As a sophomore in high school, I fought over every essay, every speech, just to gain a minute amount of creative freedom in my writing.  While writing the final essay for the year, we were given a packet of sentence patterns that we were supposed to utilize while writing.  The moment our teacher explained what we must do a fury of complaints arose from the students like a great tidal wave of dissention, smashing into our small blond instructor only to be immediately immobilized and eluded.  Why do we have to use these stupid sentence patterns?!  Nobody writes like that!  None of the comments fazed her.  She merely responded—very calmly if I might add, as if she knew something that we did not know—that we are required to use the sentence patterns to diversify our essays.  The class consented to her will.  At the time, it seemed as if she was trying to hinder our creativity; I felt as if the restrictions placed upon me were crippling my ability to write; however, it was these restrictions that were keeping my writing ability alive.
         These experiences seemed to be meaningless until there I was, gawking at the empty screen trying to write.  I had complete control.  There were no restrictions; there were no suggested topics; my writing was my writing.  It seemed like something was missing; it was as if the words in my head were locked, trapped helplessly inside my mind and structure, the key, was lost.  I explored the internet to attempt to discover a sliver of organization that could set me off on the right track; I scoured for structure, hunting for some form of forced order.  Nothing.  There was nothing.  How ironic it seemed that after I had been rebelling against the rhetorical norms set by my teachers over the years that I would be crippled by their very absence. 

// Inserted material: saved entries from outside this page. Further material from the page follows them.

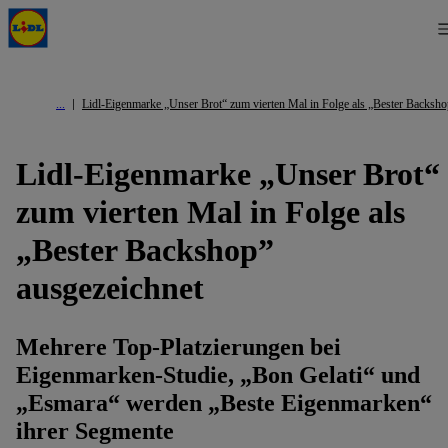
Lidl-Eigenmarke „Unser Brot“ zum vierten Mal in Folge als „Bester Backsho
Lidl-Eigenmarke „Unser Brot“
zum vierten Mal in Folge als
„Bester Backshop”
ausgezeichnet
Mehrere Top-Platzierungen bei
Eigenmarken-Studie, „Bon Gelati“ und
„Esmara“ werden „Beste Eigenmarken“
ihrer Segmente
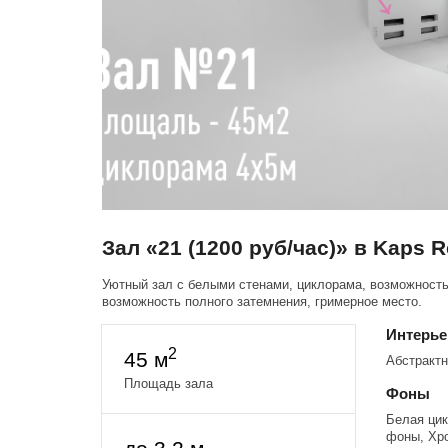
Зал «21 (1200 руб/час)» в Kaps 
Уютный зал с белыми стенами, циклорама, возможность 
возможность полного затемнения, гримерное место.
Интерь
2
45 м
Абстрактн
Площадь зала
Фоны
Белая ци
фоны, Хр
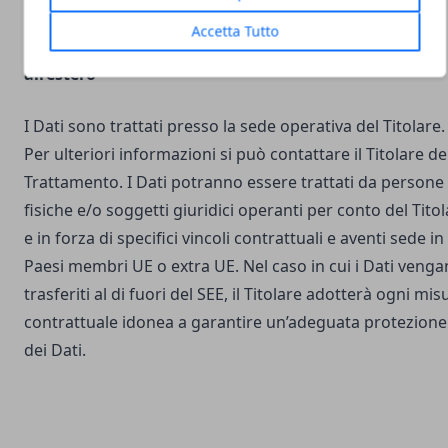
Accetta Tutto
Luogo del Trattamento e trasferimento dei Dati
all’estero
I Dati sono trattati presso la sede operativa del Titolare.
Per ulteriori informazioni si può contattare il Titolare de
Trattamento. I Dati potranno essere trattati da persone
fisiche e/o soggetti giuridici operanti per conto del Tito
e in forza di specifici vincoli contrattuali e aventi sede in
Paesi membri UE o extra UE. Nel caso in cui i Dati veng
trasferiti al di fuori del SEE, il Titolare adotterà ogni mis
contrattuale idonea a garantire un’adeguata protezione
dei Dati.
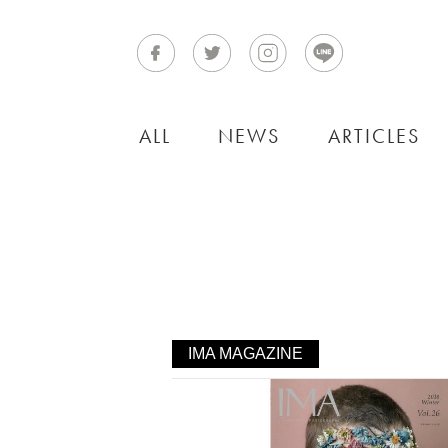
ALL
NEWS
ARTICLES
IMA MAGAZINE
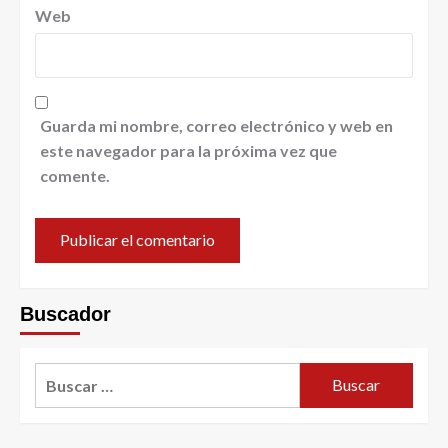
Web
Guarda mi nombre, correo electrónico y web en
este navegador para la próxima vez que
comente.
Buscador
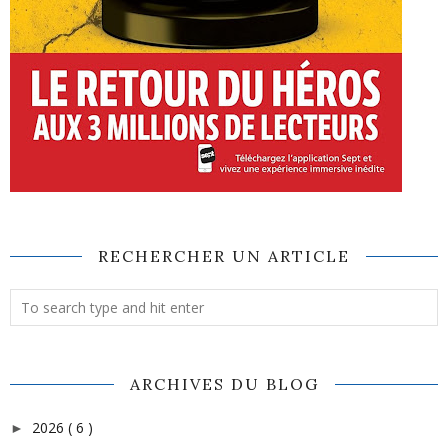
RECHERCHER UN ARTICLE
ARCHIVES DU BLOG
2026
( 6 )
►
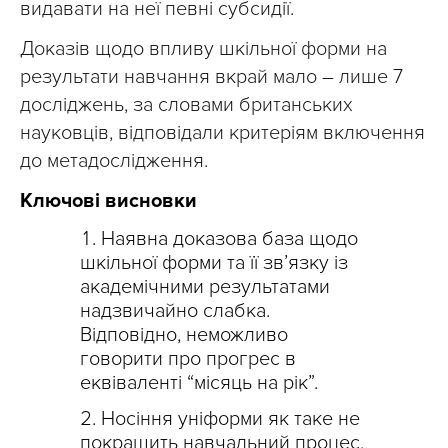
видавати на неї певні субсидії.
Доказів щодо впливу шкільної форми на
результати навчання вкрай мало – лише 7
досліджень, за словами британських
науковців, відповідали критеріям включення
до метадослідження.
Ключові висновки
Наявна доказова база щодо
шкільної форми та її зв’язку із
академічними результатами
надзвичайно слабка.
Відповідно, неможливо
говорити про прогрес в
еквіваленті “місяць на рік”.
Носіння уніформи як таке не
покращить навчальний процес,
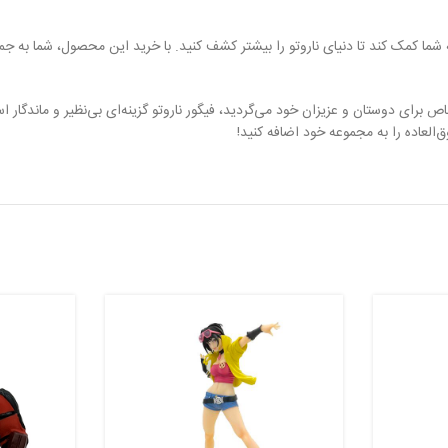
شما کمک کند تا دنیای ناروتو را بیشتر کشف کنید. با خرید این محصول، شما به ج
ص برای دوستان و عزیزان خود می‌گردید، فیگور ناروتو گزینه‌ای بی‌نظیر و ماندگار ا
العاده را به مجموعه خود اضافه کنید!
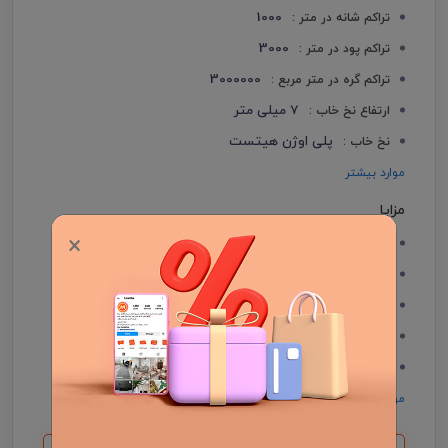
1000
تراکم شانه در متر :
3000
تراکم پود در متر :
3000000
تراکم گره در متر مربع :
7 میلی متر
ارتفاع نخ خاب :
پلی اوژن هیتست
نخ خاب :
موارد بیشتر
مزایا
×
قابل شست و شو
ضد حساسیت
ضد کوبیدگی
نرم و لطیف بودن
بدون پرزدهی
موارد بیشتر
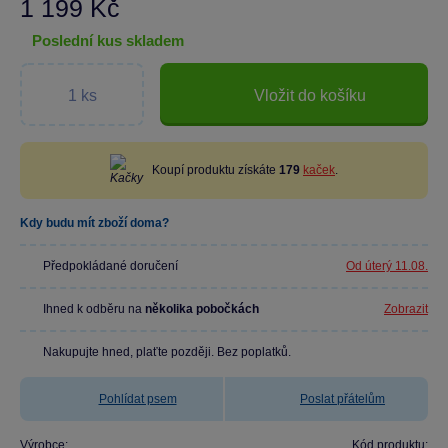
1 199 Kč
poslední kus skladem
Vložit do košíku
Koupí produktu získáte
179
kaček
.
Kdy budu mít zboží doma?
Předpokládané doručení
Od úterý 11.08.
Ihned k odběru na
několika pobočkách
Zobrazit
Nakupujte hned, plaťte později. Bez poplatků.
Pohlídat psem
Poslat přátelům
Výrobce:
Kód produktu:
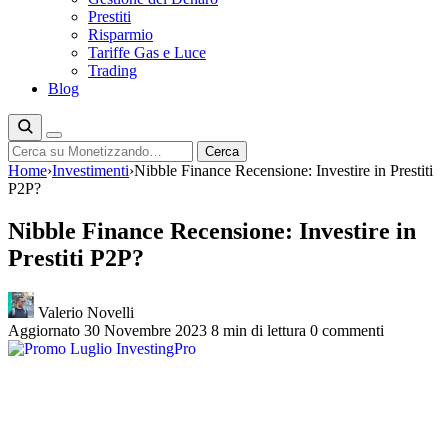
Prestiti
Risparmio
Tariffe Gas e Luce
Trading
Blog
Cerca
Cerca
Home
›
Investimenti
›
Nibble Finance Recensione: Investire in Prestiti
P2P?
Nibble Finance Recensione: Investire in
Prestiti P2P?
Valerio Novelli
Aggiornato 30 Novembre 2023
8 min di lettura
0 commenti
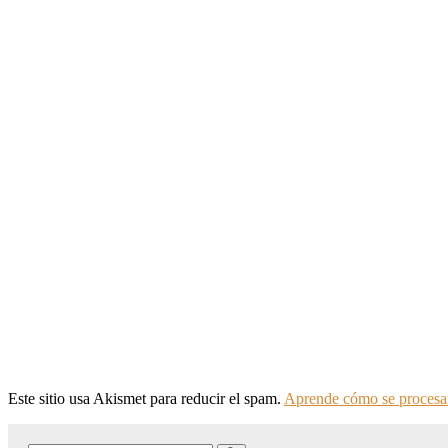
Este sitio usa Akismet para reducir el spam.
Aprende cómo se procesan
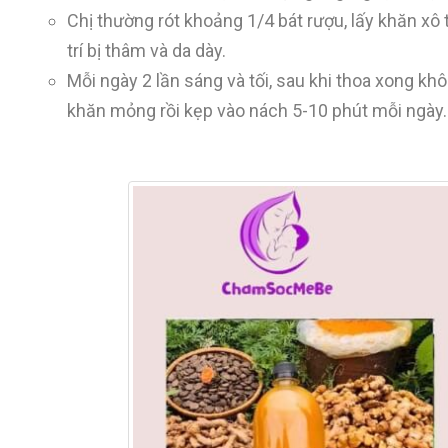
Chị thường rót khoảng 1/4 bát rượu, lấy khăn xô t
trí bị thâm và da dày.
Mỗi ngày 2 lần sáng và tối, sau khi thoa xong k
khăn mỏng rồi kẹp vào nách 5-10 phút mỗi ngày.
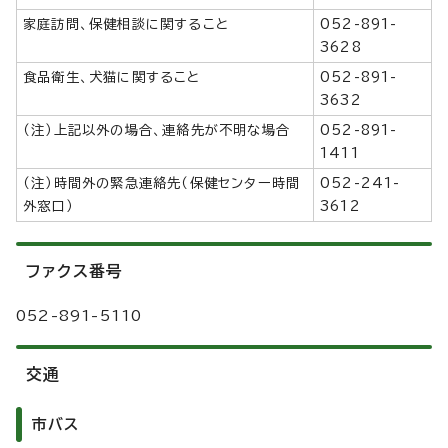
家庭訪問、保健相談に関すること
052-891-
3628
食品衛生、犬猫に関すること
052-891-
3632
（注）上記以外の場合、連絡先が不明な場合
052-891-
1411
（注）時間外の緊急連絡先（保健センター時間
052-241-
外窓口）
3612
ファクス番号
052-891-5110
交通
市バス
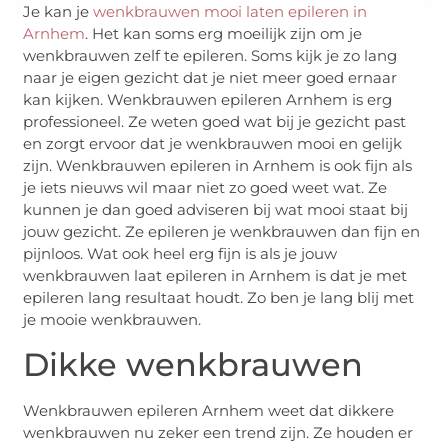
Je kan je
wenkbrauwen mooi laten epileren in
Arnhem
. Het kan soms erg moeilijk zijn om je
wenkbrauwen zelf te epileren. Soms kijk je zo lang
naar je eigen gezicht dat je niet meer goed ernaar
kan kijken. Wenkbrauwen epileren Arnhem is erg
professioneel. Ze weten goed wat bij je gezicht past
en zorgt ervoor dat je wenkbrauwen mooi en gelijk
zijn. Wenkbrauwen epileren in Arnhem is ook fijn als
je iets nieuws wil maar niet zo goed weet wat. Ze
kunnen je dan goed adviseren bij wat mooi staat bij
jouw gezicht. Ze epileren je wenkbrauwen dan fijn en
pijnloos. Wat ook heel erg fijn is als je jouw
wenkbrauwen laat epileren in Arnhem is dat je met
epileren lang resultaat houdt. Zo ben je lang blij met
je mooie wenkbrauwen.
Dikke wenkbrauwen
Wenkbrauwen epileren Arnhem weet dat dikkere
wenkbrauwen nu zeker een trend zijn. Ze houden er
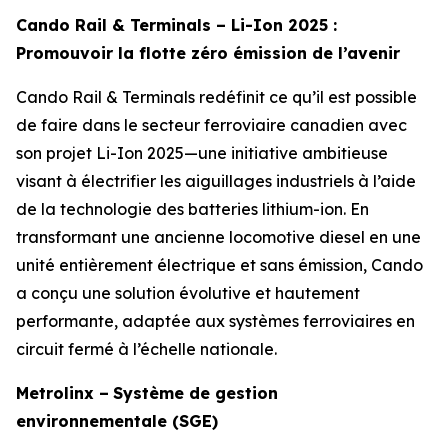
Cando Rail & Terminals – Li-Ion 2025 :
Promouvoir la flotte zéro émission de l’avenir
Cando Rail & Terminals redéfinit ce qu’il est possible
de faire dans le secteur ferroviaire canadien avec
son projet Li-Ion 2025—une initiative ambitieuse
visant à électrifier les aiguillages industriels à l’aide
de la technologie des batteries lithium-ion. En
transformant une ancienne locomotive diesel en une
unité entièrement électrique et sans émission, Cando
a conçu une solution évolutive et hautement
performante, adaptée aux systèmes ferroviaires en
circuit fermé à l’échelle nationale.
Metrolinx –
Système de gestion
environnementale (SGE)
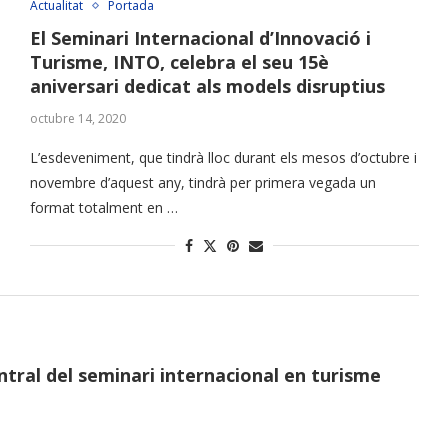
Actualitat
Portada
El Seminari Internacional d’Innovació i
Turisme, INTO, celebra el seu 15è
aniversari dedicat als models disruptius
octubre 14, 2020
L’esdeveniment, que tindrà lloc durant els mesos d’octubre i
novembre d’aquest any, tindrà per primera vegada un
format totalment en …
ntral del seminari internacional en turisme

         Discouraged and ashamed at my lack of writing, I tried to think of a topic.  One thing, above all else, was at the forefront of my mind: structure.  It was then that the notion finally hit me.  I will write about not knowing how to write.  To the outsider, it must have seemed crazy; however, to me it seemed brilliant.  The resolution to my predicament was the problem itself.  A slow trickle of words began to bubble into my brain like a peaceful mountain spring, and all of my barriers disappeared. 
         Write about anything you want.  Anything at all.  Disregard structure.  Disregard any previous conceptions about essays.  Just write.  As I began to type out the last of my tumultuous paper my teacher’s instructions crept back to me.  It was these directions that created such a paradoxical situation for me: they were my biggest roadblock, yet my biggest help in writing this paper; I found assistance in a hindrance.  I realized something, as I typed out the conclusion to my narrative, something profound.  In order to grow and develop, I must accept the things that encumber me.